On Sun, Apr 11, 2021 at 3:34 PM Michael Thomas <mike@xxxxxxxx> wrote:
On 4/11/21 12:11 PM, Phillip Hallam-Baker wrote:
I made essentially the same argument to people at Google BEFORE the DANE group was ever proposed. The answer they gave me then has not changed.
DANE was chartered over a decade ago. Individuals in that group made clear that no input was going to be accepted from anyone who was a part of the WebPKI world. The tactics used were intentionally exclusionary. Those of us pointing out the limitations of the proposed approach were never given a fair hearing.
It is now ten years since DANE was chartered. DANE has failed beyond the very limited application to SMTP which was never really covered. The argument for DANE was weak before LetsEncrypt was launched and it seems highly unlikely future events are going to change that.

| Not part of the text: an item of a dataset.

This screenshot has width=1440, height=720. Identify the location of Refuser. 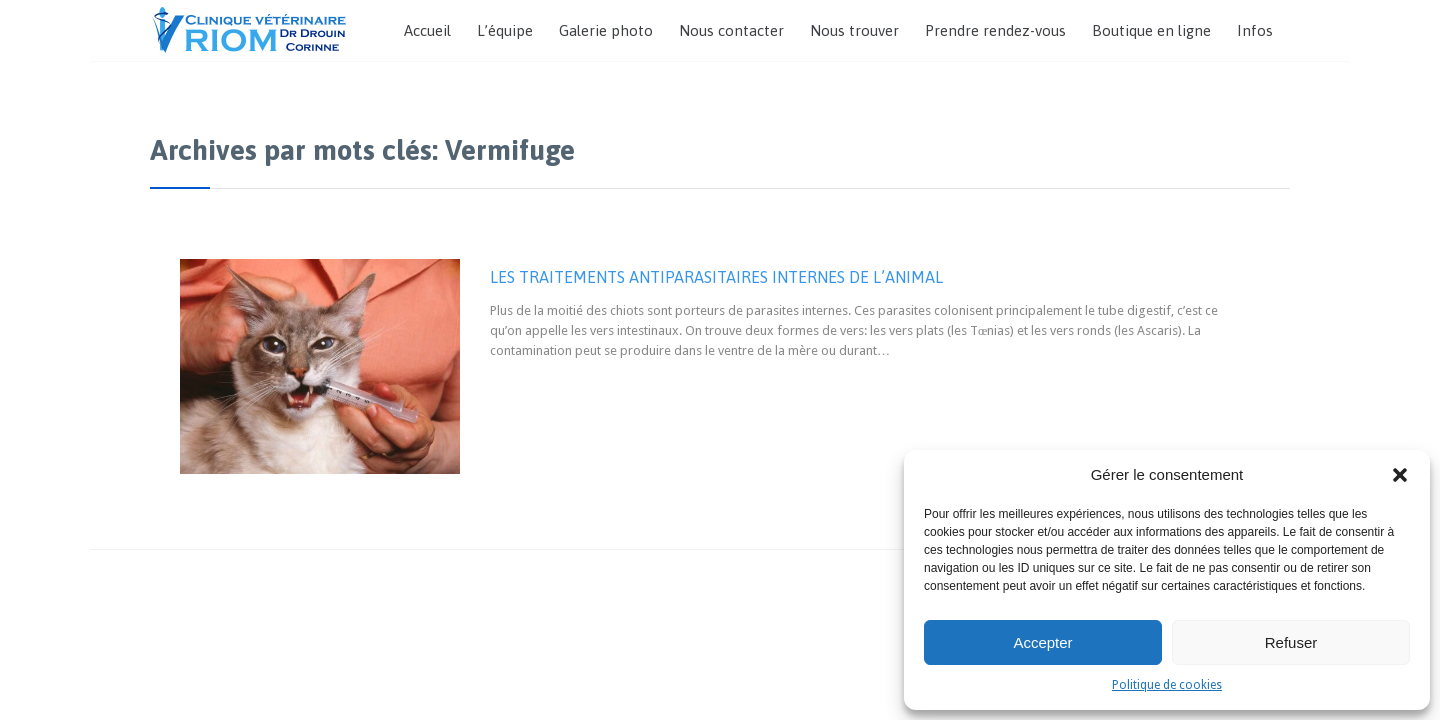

The TLSA model is simply the wrong model. If you want to change the way discovery is done, you need to think about the full discovery chain. And not least because DOH is another factor in this mix.
DANE and DPRIV should have all been a part of one effort that should have included the introduction of SRV records for HTTP.
The key weakness in the DNS protocol is that the client-resolver interaction is of an entirely different character to resolver-authoritative and the current client-resolver interaction only supports requests for one record at a time.
The kick off meeting for DPRIV was quite interesting. There should be standing IESG instructions to prohibit chartering of any WG that is premised on the need to finish something in a year, so it is essential that it be done in exactly the way the proposers have already decided. Even more so when the results from DPRIV could be easily foreseen from the fact it was the same group that had hijacked DNS security policy with DANE.
I don't claim to always do the right thing but there are some folk who seem to keep doing the same thing with the same outcome and for some reason they get priority over folk who have actually built stuff that was successfully deployed and is in use.
We already have a widely adopted example where we ignored the webpki folks too: DKIM.
That is completely false. I was a member of the DKIM working group and its predecessors. Two years before the DKIM WG was started, I designed a DNS based key credentialing scheme together with a major technology vendor. This was demonstrated to Yahoo by my CEO, Stratton Sclavos before the date of the Yahoo patent claim.
The history here is that about a year earlier, I had had discussions with Jon Callas, then CTO of PGP to see if we could persuade the market to move beyond the S/MIME vs PGP format war. The thing that ultimately prevented that work getting off the ground was not DKIM itself but the spam crisis that had prompted it. It was clearly not time to propose a second, different scheme. Some of the proposals I made in that group were intended to keep the door open to progress towards an encryption solution.
I attended every plenary and interim meeting of DKIM and was in constant contact with my peers in the wider industry.
Certs are simply not needed in the vast majority of cases. DKIM could be adapted for this too, and doesn't have the downside of a new RR type which is always problematic. I assume that the people doing DANE were looking at DKIM's success as a template. Quite reasonably, IMO.
DANE works in a very different way and its cardinal sin is to mix publication of security policy with publication of keys.
And I don't know how something that could reduce the message count to the original 3 way handshake is somehow the "wrong model". In what way? Is DKIM the wrong model too?
DKIM is very definitely the wrong model and we knew that when we wrote the spec. DKIM is simply the best model that was possible within the time frame and with the vast and ugly legacy of SMTP deployment. It would have been even uglier if not for SPF giving us some breathing room.
Given where we are now with all SMTP using STARTTLS, I would probably look to implement TLS client auth instead which would allow fast restart to amortize the public key operations. But thats not where we were then.